Isabel Ender

Born in Germany and raised in Africa, nature had always played an important part in Isabel’s life; however she fell in love with the ocean the minute she took her first breath underwater, during a SCUBA diving course in Central America. It was then that she knew she had discovered her passion. After graduating with a joint honours degree in Biology and Management in the UK, Isabel traveled to South East Asia to explore the fascinating underwater world and between 2007–2009 repeatedly returned to Indonesia to work as a PADI scuba diving instructor.

Her growing desire to protect the ocean meant that in 2010 Isabel left her job at a multinational company to work for the Save Our Seas Foundation. Based in London, she was responsible for marketing and coordinating projects ranging from Palau to Mozambique. A year later, Isabel moved to Australia to complete a M.Sc. in Marine Biology at James Cook University. With the Great Barrier Reef in her backyard she immediately felt at home and after graduating became the project leader for the Queensland swim-with minke whales ecotourism program.

Yet mantas secretly remained her favourites, and in 2013 Isabel came to the Maldives to meet the Maldivian Manta Ray Project team. Isabel has since developed a number of educational materials, organised and participated in a research expedition to West Africa and established a new Manta Trust liveaboard partnership in the Maldives.
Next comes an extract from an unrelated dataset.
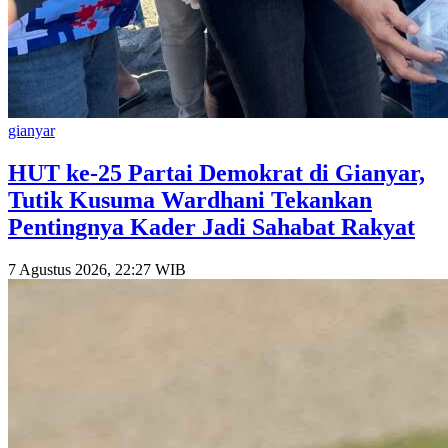
gianyar
HUT ke-25 Partai Demokrat di Gianyar,
Tutik Kusuma Wardhani Tekankan
Pentingnya Kader Jadi Sahabat Rakyat
7 Agustus 2026, 22:27 WIB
In 2014 she took on the new, exciting role of Head of Conservation Strategy for the Manta Trust. Her primary focus will be to coordinate the Manta Trust Global Mobulid Programme, which includes workshops to implement CITES legislation, support for Mobula CMS and CITES listing and public engagement/outreach towards local communities to encourage the development of alternative livelihoods. In June 2014, Isabel participated in an IUCN workshop to develop a Global Devil and Manta Ray Conservation Strategy, which is already proving incredibly useful for aligning the Manta Trust objectives with the globally agreed vision to protect these beautiful, charismatic rays.